__TASK ITEM__: Output, exactly as written, the lines below starting at the line containing "取り組みませんか、ごみの減量" and ending at the line containing "Este sitio web". Drop the pictures and keep both end lines.

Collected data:

══════

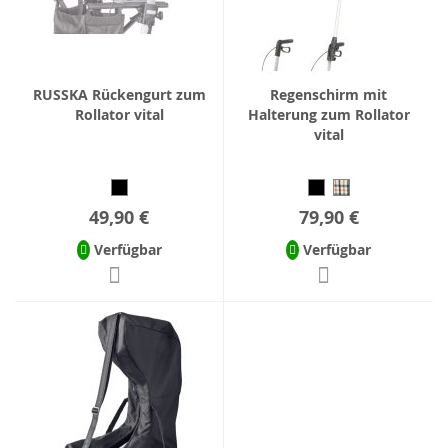
RUSSKA Rückengurt zum
Regenschirm mit
Rollator vital
Halterung zum Rollator
vital
49,90 €
79,90 €
Verfügbar
Verfügbar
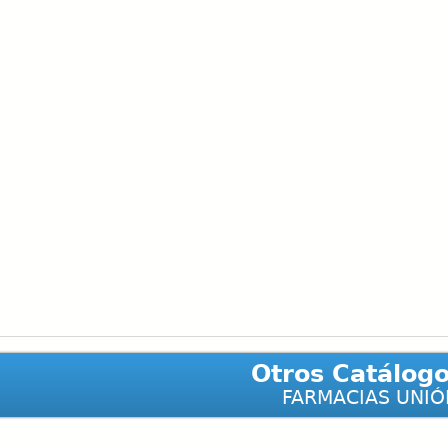
Otros Catálog
FARMACIAS UNIÓ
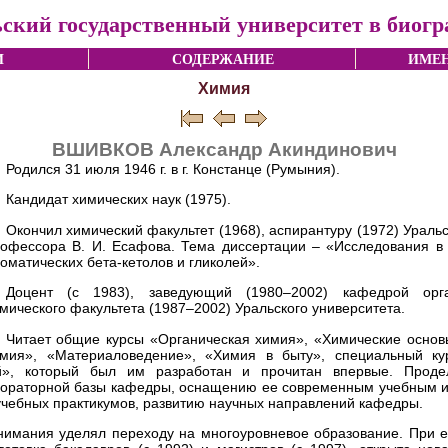
ский государственный университет в биог
И
СОДЕРЖАНИЕ
ИМЕН
Химия
ВШИВКОВ Александр Акиндинович
Родился 31 июля 1946 г. в г. Констанце (Румыния).
Кандидат химических наук (1975).
Окончил химический факультет (1968), аспирантуру (1972) Уральс
офессора В. И. Есафова. Тема диссертации – «Исследования в
оматических бета-кетолов и гликолей».
Доцент (с 1983), заведующий (1980–2002) кафедрой орг
мического факультета (1987–2002) Уральского университета.
Читает общие курсы «Органическая химия», «Химические основ
мия», «Материаловедение», «Химия в быту», специальный ку
ий», который был им разработан и прочитан впервые. Прод
бораторной базы кафедры, оснащению ее современным учебным и
чебных практикумов, развитию научных направлений кафедры.
внимания уделял переходу на многоуровневое образование. При е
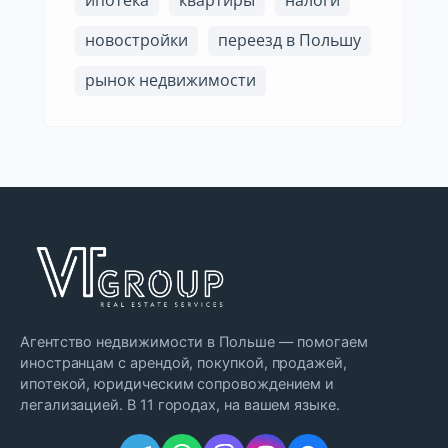
новостройки
переезд в Польшу
рынок недвижимости
Агентство недвижимости в Польше — помогаем
иностранцам с арендой, покупкой, продажей,
ипотекой, юридическим сопровождением и
легализацией. В 11 городах, на вашем языке.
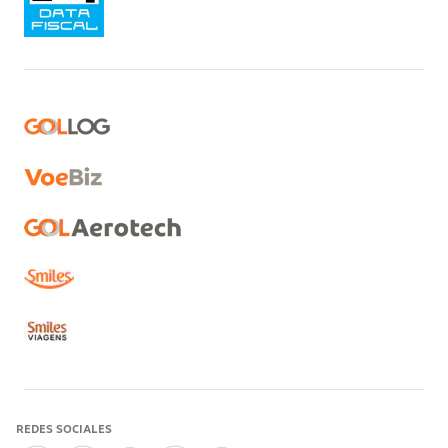
REDES SOCIALES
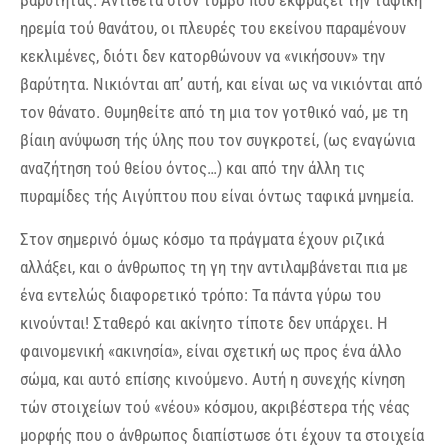
βαρύτητας. Αντίθετα στον τύμβο που εκφράζει την ταφική
ηρεμία τού θανάτου, οι πλευρές του εκείνου παραμένουν
κεκλιμένες, διότι δεν κατορθώνουν να «νικήσουν» την
βαρύτητα. Νικιόνται απ’ αυτή, και είναι ως να νικιόνται από
τον θάνατο. Θυμηθείτε από τη μια τον γοτθικό ναό, με τη
βίαιη ανύψωση τής ύλης που τον συγκροτεί, (ως εναγώνια
αναζήτηση τού θείου όντος…) και από την άλλη τις
πυραμίδες τής Αιγύπτου που είναι όντως ταφικά μνημεία.
Στον σημερινό όμως κόσμο τα πράγματα έχουν ριζικά
αλλάξει, και ο άνθρωπος τη γη την αντιλαμβάνεται πια με
ένα εντελώς διαφορετικό τρόπο: Τα πάντα γύρω του
κινούνται! Σταθερό και ακίνητο τίποτε δεν υπάρχει. Η
φαινομενική «ακινησία», είναι σχετική ως προς ένα άλλο
σώμα, και αυτό επίσης κινούμενο. Αυτή η συνεχής κίνηση
τών στοιχείων τού «νέου» κόσμου, ακριβέστερα τής νέας
μορφής που ο άνθρωπος διαπίστωσε ότι έχουν τα στοιχεία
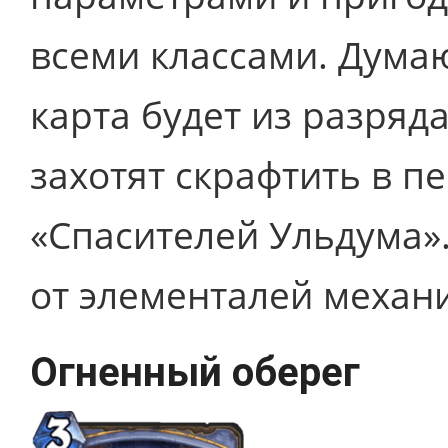
всеми классами. Думаю
карта будет из разряд
захотят скрафтить в п
«Спасителей Ульдума».
от элементалей механ
Огненный оберег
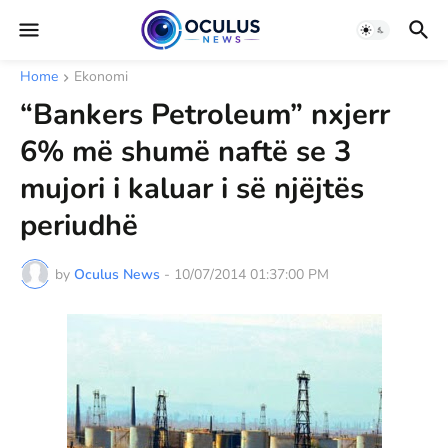
Home
Ekonomi
“Bankers Petroleum” nxjerr
6% më shumë naftë se 3
mujori i kaluar i së njëjtës
periudhë
by
Oculus News
-
10/07/2014 01:37:00 PM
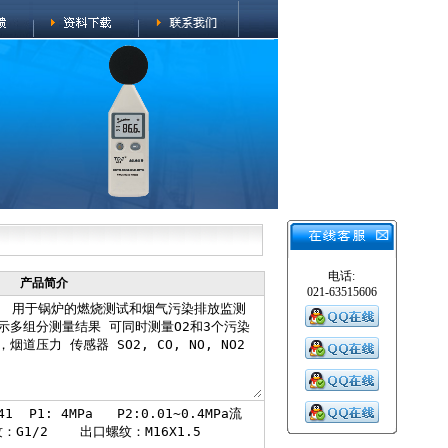
电话:
产品简介
021-63515606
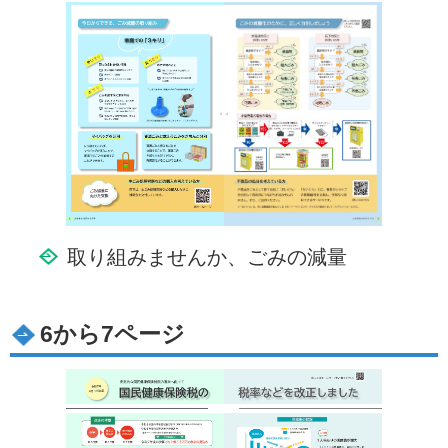
取り組みませんか、ごみの減量
6から7ページ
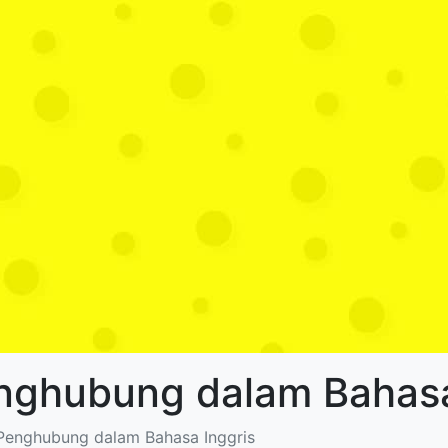
enghubung dalam Bahasa
 Penghubung dalam Bahasa Inggris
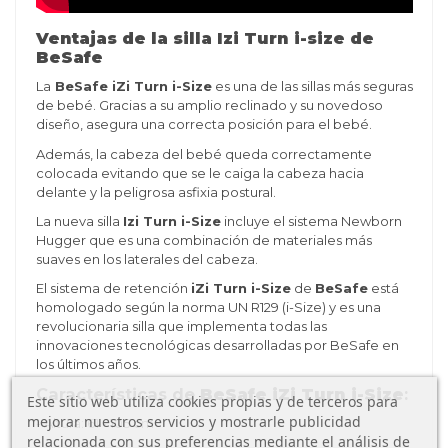
Ventajas de la silla Izi Turn i-size de
BeSafe
La
BeSafe iZi Turn i-Size
es una de las sillas más seguras
de bebé. Gracias a su amplio reclinado y su novedoso
diseño, asegura una correcta posición para el bebé.
Además, la cabeza del bebé queda correctamente
colocada evitando que se le caiga la cabeza hacia
delante y la peligrosa asfixia postural.
La nueva silla
Izi Turn i-Size
incluye el sistema Newborn
Hugger que es una combinación de materiales más
suaves en los laterales del cabeza.
El sistema de retención
iZi Turn i-Size
de
BeSafe
está
homologado según la norma UN R129 (i-Size) y es una
revolucionaria silla que implementa todas las
innovaciones tecnológicas desarrolladas por BeSafe en
los últimos años.
Características de
BeSafe iZi Turn i-Size
:
Este sitio web utiliza cookies propias y de terceros para
mejorar nuestros servicios y mostrarle publicidad
- Altura: 61 - 105 cm
relacionada con sus preferencias mediante el análisis de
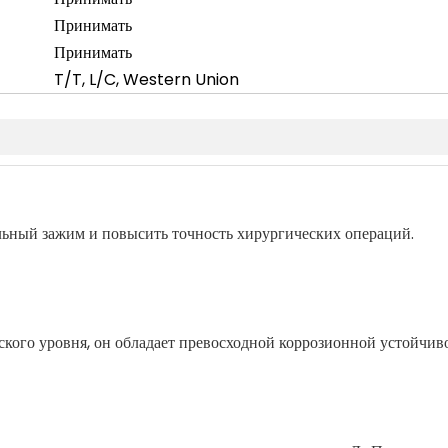
Принимать
Принимать
T/T, L/C, Western Union
льный зажим и повысить точность хирургических операций.
кого уровня, он обладает превосходной коррозионной устойчив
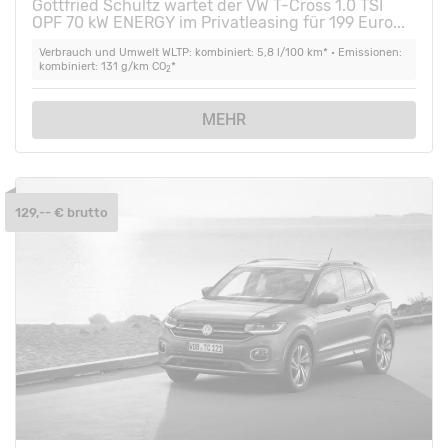
Gottfried Schultz wartet der VW T-Cross 1.0 TSI
OPF 70 kW ENERGY im Privatleasing für 199 Euro...
Verbrauch und Umwelt WLTP: kombiniert: 5,8 l/100 km* • Emissionen:
kombiniert: 131 g/km CO
*
2
MEHR
129,-- € brutto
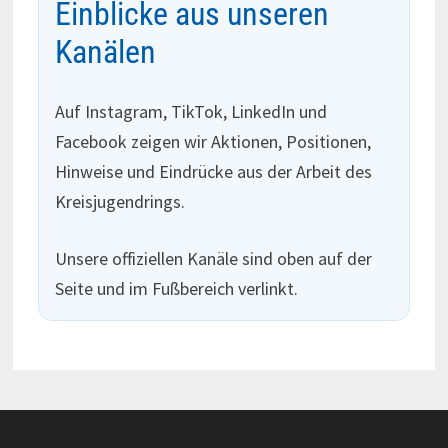
Einblicke aus unseren
Kanälen
Auf Instagram, TikTok, LinkedIn und
Facebook zeigen wir Aktionen, Positionen,
Hinweise und Eindrücke aus der Arbeit des
Kreisjugendrings.
Unsere offiziellen Kanäle sind oben auf der
Seite und im Fußbereich verlinkt.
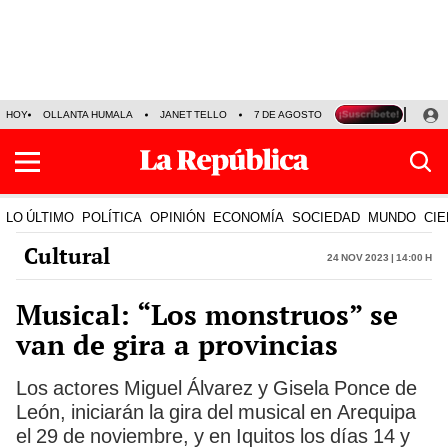
HOY
OLLANTA HUMALA
JANET TELLO
7 DE AGOSTO
TINKA RESULTADOS
LO ÚLTIMO
POLÍTICA
OPINIÓN
ECONOMÍA
SOCIEDAD
MUNDO
CIE
Cultural
24 Nov 2023 | 14:00 h
Musical: “Los monstruos” se
van de gira a provincias
Los actores Miguel Álvarez y Gisela Ponce de
León, iniciarán la gira del musical en Arequipa
el 29 de noviembre, y en Iquitos los días 14 y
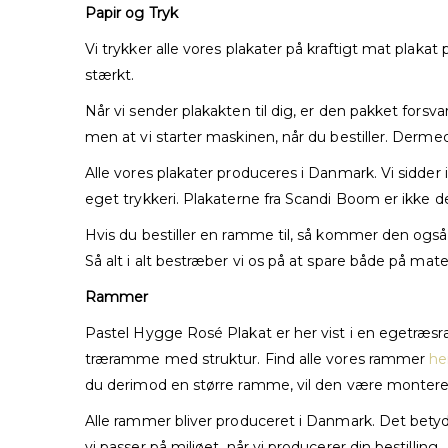
Papir og Tryk
Vi trykker alle vores plakater på kraftigt mat plaka
stærkt.
Når vi sender plakakten til dig, er den pakket forsva
men at vi starter maskinen, når du bestiller. Dermed
Alle vores plakater produceres i Danmark. Vi sidder 
eget trykkeri. Plakaterne fra Scandi Boom er ikke d
Hvis du bestiller en ramme til, så kommer den også
Så alt i alt bestræber vi os på at spare både på mate
Rammer
Pastel Hygge Rosé Plakat er her vist i en egetræsra
træramme med struktur. Find alle vores rammer
he
du derimod en større ramme, vil den være monteret
Alle rammer bliver produceret i Danmark. Det betyder
vi passer på miljøet, når vi producerer din bestilling.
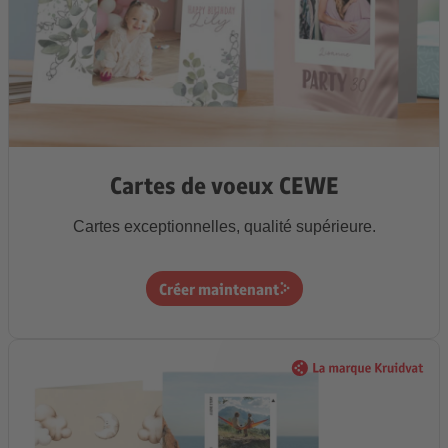
Cartes de voeux CEWE
Cartes exceptionnelles, qualité supérieure.
Créer maintenant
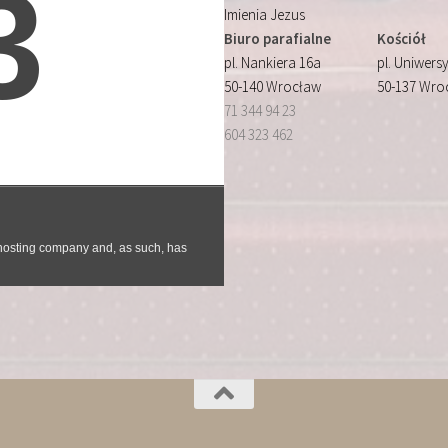
Imienia Jezus
Biuro parafialne
Kościół
pl. Nankiera 16a
pl. Uniwersy
50-140 Wrocław
50-137 Wro
71 344 94 23
604 323 462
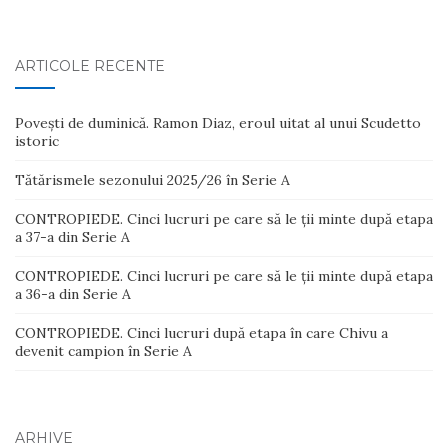
ARTICOLE RECENTE
Povești de duminică. Ramon Diaz, eroul uitat al unui Scudetto
istoric
Tătărismele sezonului 2025/26 în Serie A
CONTROPIEDE. Cinci lucruri pe care să le ții minte după etapa
a 37-a din Serie A
CONTROPIEDE. Cinci lucruri pe care să le ții minte după etapa
a 36-a din Serie A
CONTROPIEDE. Cinci lucruri după etapa în care Chivu a
devenit campion în Serie A
ARHIVE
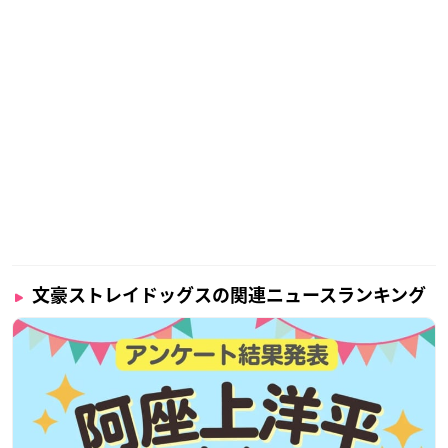
文豪ストレイドッグスの関連ニュースランキング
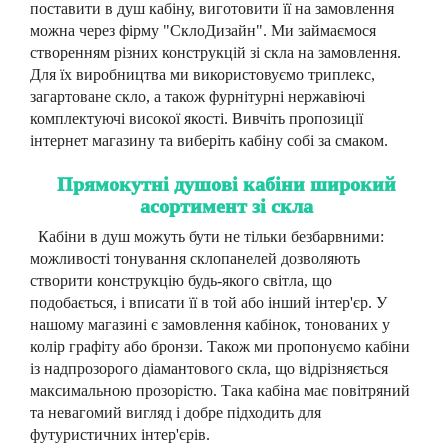
поставити в душ кабіну, виготовити її на замовлення
можна через фірму "СклоДизайн". Ми займаємося
створенням різних конструкцій зі скла на замовлення.
Для їх виробництва ми використовуємо триплекс,
загартоване скло, а також фурнітурні нержавіючі
комплектуючі високої якості. Вивчіть пропозиції
інтернет магазину та виберіть кабіну собі за смаком.
Прямокутні душові кабіни широкий
асортимент зі скла
Кабіни в душ можуть бути не тільки безбарвними:
можливості тонування склопанелей дозволяють
створити конструкцію будь-якого світла, що
подобається, і вписати її в той або інший інтер'єр. У
нашому магазині є замовлення кабінок, тонованих у
колір графіту або бронзи. Також ми пропонуємо кабіни
із надпрозорого діамантового скла, що відрізняється
максимальною прозорістю. Така кабіна має повітряний
та невагомий вигляд і добре підходить для
футуристичних інтер'єрів.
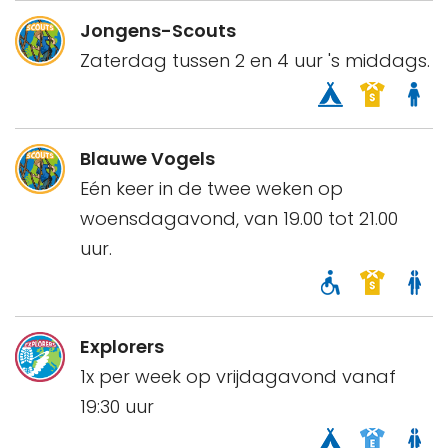
Jongens-Scouts
Zaterdag tussen 2 en 4 uur 's middags.
Blauwe Vogels
Eén keer in de twee weken op
woensdagavond, van 19.00 tot 21.00
uur.
Explorers
1x per week op vrijdagavond vanaf
19:30 uur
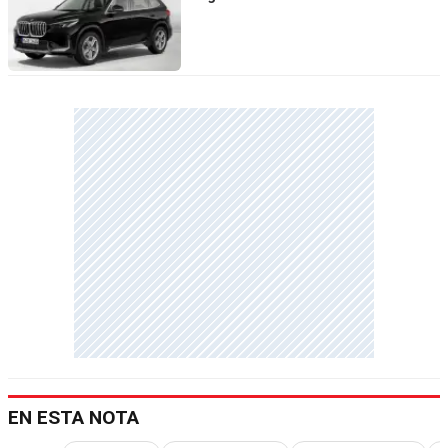
EN ESTA NOTA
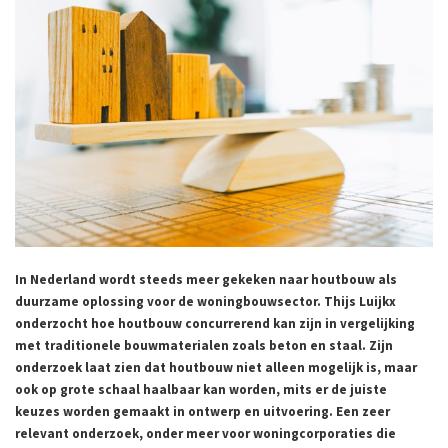
In Nederland wordt steeds meer gekeken naar houtbouw als
duurzame oplossing voor de woningbouwsector. Thijs Luijkx
onderzocht hoe houtbouw concurrerend kan zijn in vergelijking
met traditionele bouwmaterialen zoals beton en staal. Zijn
onderzoek laat zien dat houtbouw niet alleen mogelijk is, maar
ook op grote schaal haalbaar kan worden, mits er de juiste
keuzes worden gemaakt in ontwerp en uitvoering. Een zeer
relevant onderzoek, onder meer voor woningcorporaties die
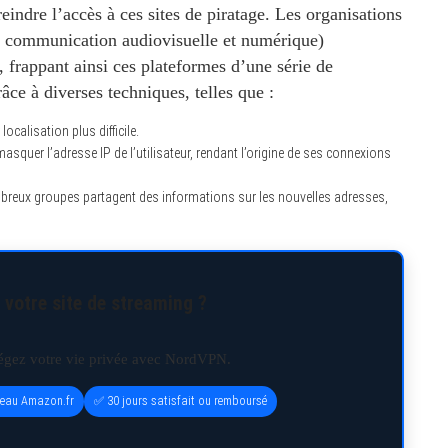
eindre l’accès à ces sites de piratage. Les organisations
 communication audiovisuelle et numérique)
ge, frappant ainsi ces plateformes d’une série de
âce à diverses techniques, telles que :
calisation plus difficile.
asquer l’adresse IP de l’utilisateur, rendant l’origine de ses connexions
reux groupes partagent des informations sur les nouvelles adresses,
 votre site de streaming ?
tégez votre vie privée avec NordVPN.
deau Amazon.fr
✅ 30 jours satisfait ou remboursé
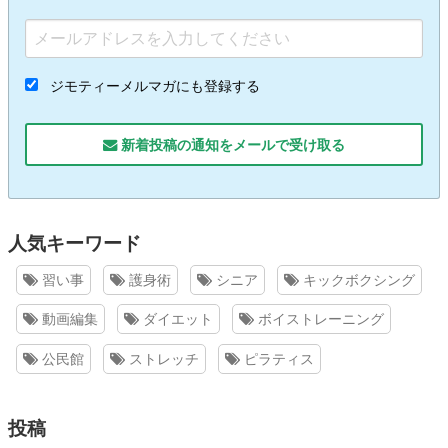
ジモティーメルマガにも登録する
新着投稿の通知をメールで受け取る
人気キーワード
習い事
護身術
シニア
キックボクシング
動画編集
ダイエット
ボイストレーニング
公民館
ストレッチ
ピラティス
投稿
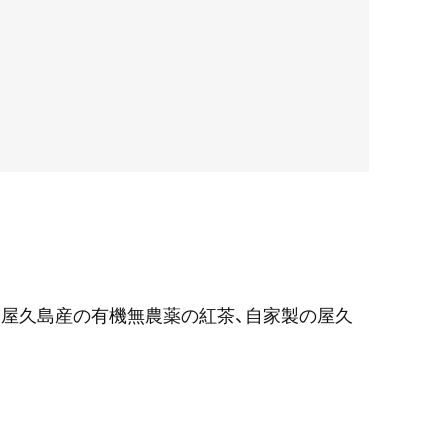
屋久島産の有機無農薬の紅茶、自家製の屋久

══════

__EXPECTED ANSWER__:
取り組みませんか、ごみの減量
6から7ページ
enghubung dalam Bahasa
 Penghubung dalam Bahasa Inggris
Ventajas de la silla Izi Turn i-size de
BeSafe
La
BeSafe iZi Turn i-Size
es una de las sillas más seguras
de bebé. Gracias a su amplio reclinado y su novedoso
diseño, asegura una correcta posición para el bebé.
Además, la cabeza del bebé queda correctamente
colocada evitando que se le caiga la cabeza hacia
delante y la peligrosa asfixia postural.
La nueva silla
Izi Turn i-Size
incluye el sistema Newborn
Hugger que es una combinación de materiales más
suaves en los laterales del cabeza.
El sistema de retención
iZi Turn i-Size
de
BeSafe
está
homologado según la norma UN R129 (i-Size) y es una
revolucionaria silla que implementa todas las
innovaciones tecnológicas desarrolladas por BeSafe en
los últimos años.
Características de
BeSafe iZi Turn i-Size
:
Este sitio web utiliza cookies propias y de terceros para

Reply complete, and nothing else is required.